(Page-level text extractions)

"""

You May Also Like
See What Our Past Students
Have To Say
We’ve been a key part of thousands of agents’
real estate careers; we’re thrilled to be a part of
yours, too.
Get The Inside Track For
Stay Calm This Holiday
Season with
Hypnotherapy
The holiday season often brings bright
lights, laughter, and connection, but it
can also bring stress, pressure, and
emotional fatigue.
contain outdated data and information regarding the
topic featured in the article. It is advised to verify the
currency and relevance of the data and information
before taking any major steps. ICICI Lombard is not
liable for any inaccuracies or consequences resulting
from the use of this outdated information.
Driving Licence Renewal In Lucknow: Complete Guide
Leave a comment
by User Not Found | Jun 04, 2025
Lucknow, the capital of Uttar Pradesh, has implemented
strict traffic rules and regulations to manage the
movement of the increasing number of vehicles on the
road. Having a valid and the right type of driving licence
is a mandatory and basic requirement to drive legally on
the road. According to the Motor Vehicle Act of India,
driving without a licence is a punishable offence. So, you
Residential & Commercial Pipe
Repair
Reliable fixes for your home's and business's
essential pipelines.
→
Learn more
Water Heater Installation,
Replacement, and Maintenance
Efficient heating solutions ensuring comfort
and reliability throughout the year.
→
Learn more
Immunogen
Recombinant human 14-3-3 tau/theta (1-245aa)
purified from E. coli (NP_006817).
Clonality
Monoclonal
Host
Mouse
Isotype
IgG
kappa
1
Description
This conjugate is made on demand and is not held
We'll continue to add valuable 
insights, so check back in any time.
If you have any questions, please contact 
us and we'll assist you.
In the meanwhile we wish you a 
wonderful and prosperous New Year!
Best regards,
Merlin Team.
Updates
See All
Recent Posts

"""

Problem to work on » Output the line containing "We'll continue to add valuable" and every line after it through the final line of the records above, exactly as written and nothing else.

Result »
We'll continue to add valuable 
insights, so check back in any time.
If you have any questions, please contact 
us and we'll assist you.
In the meanwhile we wish you a 
wonderful and prosperous New Year!
Best regards,
Merlin Team.
Updates
See All
Recent Posts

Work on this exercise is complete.